Congress Takes Stand for Military History
Staff Sergeant Salvatore Giunta will become the first living Medal of Honor recipient since the Vietnam War. He will be one of four, who have fought in Afghanistan, to receive the nation’s highest honor. While President Obama will decorate a living soldier with the medal, Congress is considering a resolution to declare November U.S. Military History Month in America. The bill was introduced by U.S. Representative John Duncan (R-TN) and is now garnering the necessary co-sponsors to make it to the House floor for a vote.
“We use the word hero far too much these days, but if you look into the military history of our nation you will find amazing stories of some true heroes—men and women whose courage, sacrifice, and accomplishments made the United States the greatest nation in the world,” Duncan stated.
The truth is these sailors and soldiers are returning to a nation that no longer embraces their service as a serious educational subject. From the Revolutionary War to Afghanistan, the nation’s military legacy includes decisive victories and painful defeats on the battlefield that shaped and formed the country it is today. Foreign nations’ historians were often awed and wrote extensively about the unique strategies, tactics and the fighting abilities of the U.S. soldier.
2011 will be a banner year for American commemorations of the nation’s military past. It will be the tenth anniversary of the terrorist attacks in New York City, the seventieth anniversary of the attack on Pearl Harbor and the one hundred fiftieth anniversary of start of the U.S. Civil War. Living historians are planning large battle reenactments for 2011. Cities and states from Maine to Florida have Civil War sesquicentennial committees and are heavily promoting heritage tourism destinations during the observance.
In the commercial marketplace of book sales, cable television and movie rentals, U.S. military history is booming. Films on the subject have won Oscars and writers have taken Pulitzer Prizes home for their works on American military topics. A recent article in Publishers Weekly revealed book sellers are poised to release a bevy of new titles next year on the subject.
The news scholastically is dismal. Military history has all but vanished from America’s educational mainstream. What was once regarded as a core subject in a classical education has become irrelevant and this subject demands qualified academic oversight.
Smaller colleges and universities are trying to fill the void, but the academic footprint continues to shrink in America. Most Ivy League colleges don’t have a single faculty member who specializes in military history.
This absence trickled down to public school systems generations ago and has practically eradicated it. Gone from U.S. textbooks are the commanders and the battles. The stories of remarkable citizen soldiers who walked away from the safety of their fields, stores and factories and stepped into history’s pages are forgotten. The sociological impacts of armed conflicts or political movements relating to U.S. wars now dominate classroom instruction.
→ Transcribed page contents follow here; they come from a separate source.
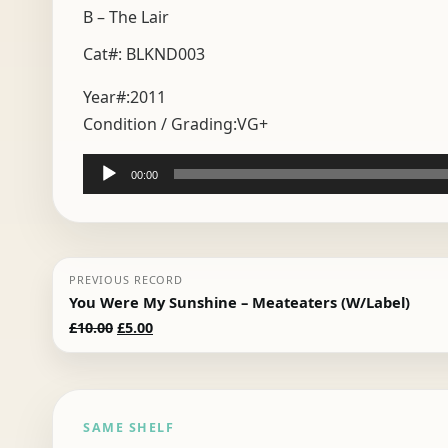
B – The Lair
Cat#: BLKND003
Year#:
2011
Condition / Grading:
VG+
Audio
00:00
Player
PREVIOUS RECORD
You Were My Sunshine – Meateaters (W/Label)
Original
Current
£
10.00
£
5.00
price
price
was:
is:
£10.00.
£5.00.
SAME SHELF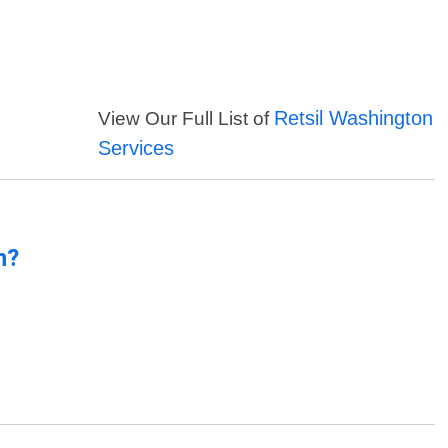
Retsil Washington
View Our Full List of
Services
n?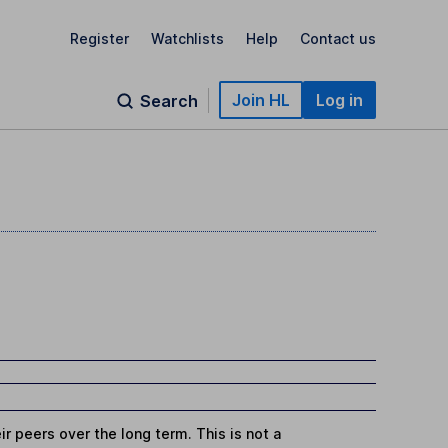
Register
Watchlists
Help
Contact us
Join HL
Log in
Search
r peers over the long term. This is not a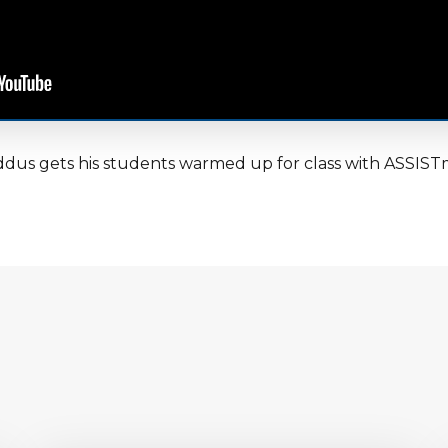
dus gets his students warmed up for class with ASSIST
American military history remains one subject where students can peer past media images to see an undivided nation at work. In those academic texts are found invaluable life lessons of men and women of all races and creeds who made remarkable individual achievements. Many accomplishments some never lived to see and are stories representing the best of humanity.
This bill would be an achievement for the 111th Congress. Commemorating U.S. Military History month in November, the same month when the nation honors its veterans, is appropriate. Creating a time to remember the nation’s military legacy in public places and American schools is needed and worth supporting.